*** MATERIALS PROVIDED Section Begins ***
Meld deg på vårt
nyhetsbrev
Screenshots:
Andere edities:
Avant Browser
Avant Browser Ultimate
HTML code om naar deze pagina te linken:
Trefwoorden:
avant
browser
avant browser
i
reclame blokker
*** MATERIALS PROVIDED Section Ends ***
*** MATERIALS PROVIDED Section Begins ***
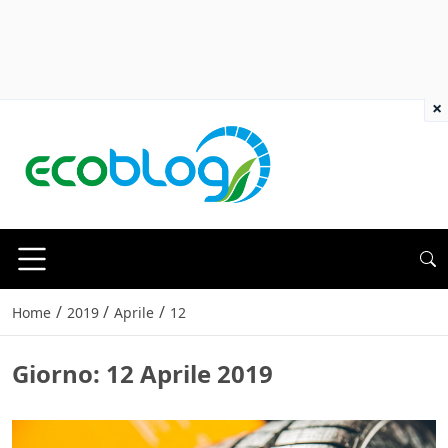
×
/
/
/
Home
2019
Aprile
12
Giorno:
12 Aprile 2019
*** MATERIALS PROVIDED Section Ends ***
*** MATERIALS PROVIDED Section Begins ***
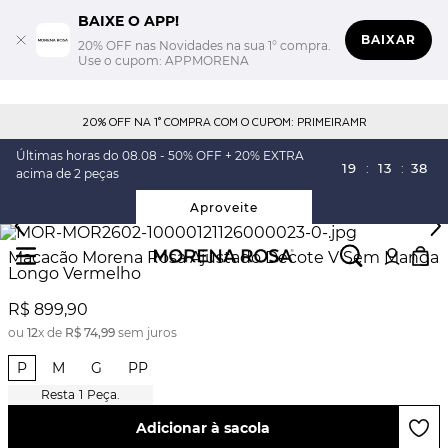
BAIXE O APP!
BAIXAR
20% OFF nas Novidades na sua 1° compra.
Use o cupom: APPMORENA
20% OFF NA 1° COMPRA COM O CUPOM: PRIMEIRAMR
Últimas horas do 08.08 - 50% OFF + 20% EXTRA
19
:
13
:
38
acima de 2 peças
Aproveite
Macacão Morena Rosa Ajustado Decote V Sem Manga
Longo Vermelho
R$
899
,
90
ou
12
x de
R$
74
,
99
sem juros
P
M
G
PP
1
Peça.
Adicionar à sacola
*** MATERIALS PROVIDED Section Ends ***
[ASSIGNMENT]: In the listing above, locate the line containing "Meld deg på vårt" and the line containing "reclame blokker". Extract those two lines and every line between them, exactly as written, and only those.

[THE COMPLETED TASK]:
Meld deg på vårt
nyhetsbrev
Screenshots:
Andere edities:
Avant Browser
Avant Browser Ultimate
HTML code om naar deze pagina te linken:
Trefwoorden:
avant
browser
avant browser
i
reclame blokker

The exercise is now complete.